The doc comments note that the serialization format may change between cuVS versions,
matching the wording in the C header.

Notes for reviewers

  • No new bindings were generated. cuvsBruteForceSerialize and
    cuvsBruteForceDeserialize are already present in rust/cuvs-sys/src/bindings.rs
    (brute_force is pulled in through core/all.h), so this change is purely additive
    on the safe Rust wrapper side and touches no generated code.
  • Test helper lifetime detail. The brute force Index keeps a non-owning device
    view of its dataset (_dataset). The serialize round-trip test deliberately keeps
    the host ndarray array in the same scope as the index for the duration of the
    test, because the device tensor's shape pointer borrows that array's dimension
    storage. Moving the host array while the index is alive would dangle that pointer
    (this is a property of the existing ManagedTensor view, not of these new methods).
  • Conflicts with sibling in-flight Rust PRs (e.g. the IVF-SQ bindings PR feat(rust): add IVF-SQ bindings #2229
    and other Rust binding PRs): if conflicts arise, resolve by merging main into this
    branch rather than rebasing, per the project's no-rebase contribution guideline.

Testing

Two new unit tests were added alongside the existing test_l2, mirroring the CAGRA
serialize tests:

  • test_brute_force_serialize_deserialize — builds an index, serializes it, asserts
    the output file exists and is non-empty, deserializes it back, and re-verifies that
    a self-neighbor search on the loaded index returns each query as its own nearest
    neighbor.
  • test_brute_force_serialize_rejects_interior_nul — confirms that a path containing
    an interior NUL byte surfaces as Error::InvalidArgument rather than panicking.

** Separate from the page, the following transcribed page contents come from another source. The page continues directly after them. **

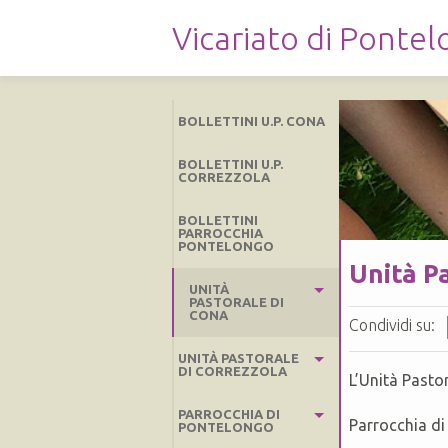
Vicariato di Ponte
BOLLETTINI U.P. CONA
BOLLETTINI U.P.
CORREZZOLA
BOLLETTINI
PARROCCHIA
PONTELONGO
Unità P
UNITÀ
PASTORALE DI
CONA
Condividi su:
UNITÀ PASTORALE
PARROCCHIA DI PEGOLOTTE
DI CORREZZOLA
L’Unità Pasto
PARROCCHIA DI CONA
PARROCCHIA DI
PARROCCHIE
PARROCCHIA 
Parrocchia di
PONTELONGO
PARROCCHIA DI CANTARANA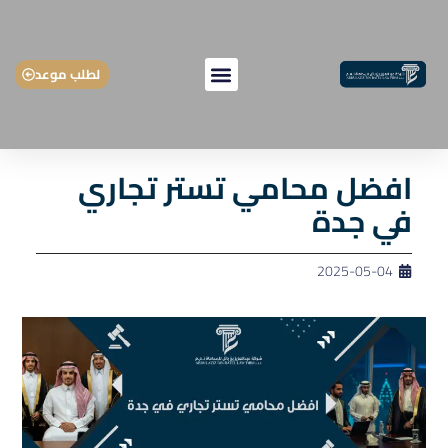
لطلب موعد
افضل محامي تستر تجاري
في جدة
2025-05-04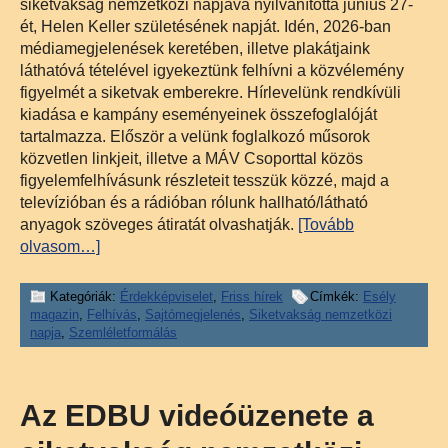
siketvakság nemzetközi napjává nyilvánította június 27-
ét, Helen Keller születésének napját. Idén, 2026-ban
médiamegjelenések keretében, illetve plakátjaink
láthatóvá tételével igyekeztünk felhívni a közvélemény
figyelmét a siketvak emberekre. Hírlevelünk rendkívüli
kiadása e kampány eseményeinek összefoglalóját
tartalmazza. Először a velünk foglalkozó műsorok
közvetlen linkjeit, illetve a MÁV Csoporttal közös
figyelemfelhívásunk részleteit tesszük közzé, majd a
televízióban és a rádióban rólunk hallható/látható
anyagok szöveges átiratát olvashatják.
[Tovább
olvasom…]
Kategóriák:
Érdekképviselet
,
Friss hírek
Címkék:
Esély
magazin
,
Felhívás
,
Sajtómegjelenés
,
Siketvakság nemzetközi
napja
,
Szemléletformálás
Az EDBU videóüzenete a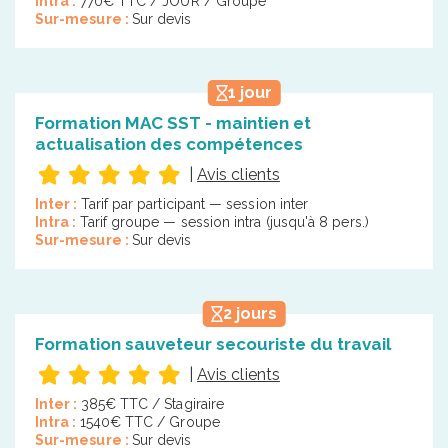
Intra :
770€ TTC / JOUR / Groupe
Sur-mesure :
Sur devis
1 jour
Formation MAC SST - maintien et
actualisation des compétences
|
Avis clients
Inter :
Tarif par participant — session inter
Intra :
Tarif groupe — session intra (jusqu'à 8 pers.)
Sur-mesure :
Sur devis
2 jours
Formation sauveteur secouriste du travail
|
Avis clients
Inter :
385€ TTC / Stagiraire
Intra :
1540€ TTC / Groupe
Sur-mesure :
Sur devis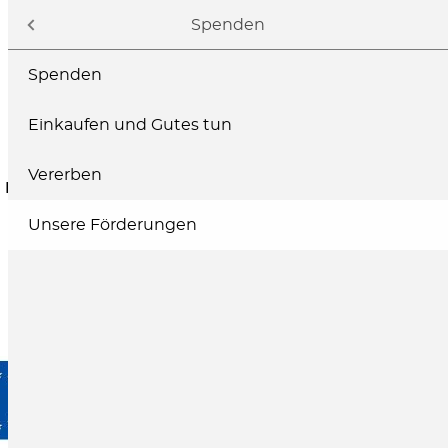
Navigation
Spenden
Spenden
Einkaufen und Gutes tun
Vererben
ELTERN
FACHKRÄFTE
SPENDEN
Unsere Förderungen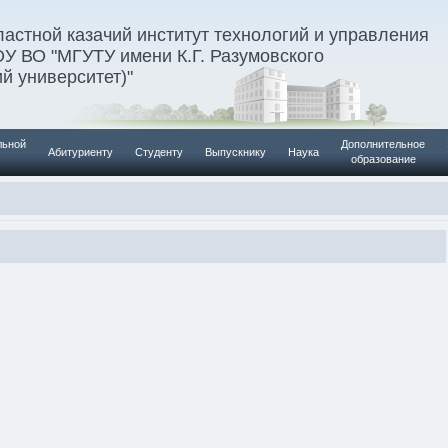
астной казачий институт технологий и управления
У ВО "МГУТУ имени К.Г. Разумовского
й университет)"
льной
Дополнительное
Абитуриенту
Студенту
Выпускнику
Наука
образование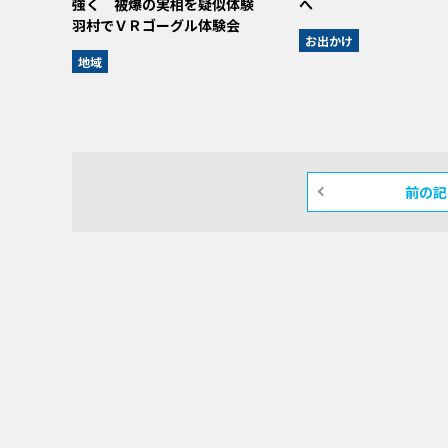
強く 被爆の実相を疑似体験
へ
羽村でＶＲゴーグル体験会
お出かけ
地域
前の記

All brute force tests pass (run single-threaded on a single GPU):

cargo test -p cuvs brute_force -- --test-threads=1
test brute_force::tests::test_brute_force_serialize_deserialize ... ok
test brute_force::tests::test_brute_force_serialize_rejects_interior_nul ... ok
test brute_force::tests::test_l2 ... ok
test result: ok. 3 passed; 0 failed; 0 ignored

cargo fmt and cargo clippy are clean for the changed file.

On path_to_cstring: intentionally mirrored byte-for-byte from cagra/index.rs (a third copy arrives with the in-flight IVF-SQ PR #2229). Happy to hoist it into a shared module here or as a follow-up once the serialize PRs settle — whichever you prefer.

Wrap the existing C entry points cuvsBruteForceSerialize and
cuvsBruteForceDeserialize in safe Rust methods on brute_force::Index,
bringing the brute force binding to parity with the CAGRA binding.

- Index::serialize(&self, res, filename) writes the index to disk.
- Index::deserialize(res, filename) loads an index from disk, creating
  the Index handle first so failing FFI calls still Drop the C-side
  allocation (RAII-safe error path).
- A path_to_cstring helper rejects non-UTF-8 paths and paths containing
  an interior NUL byte with Error::InvalidArgument before any FFI call,
  mirroring the CAGRA implementation.

No bindings regeneration was needed: both symbols are already present in
cuvs-sys (brute_force is pulled in via core/all.h).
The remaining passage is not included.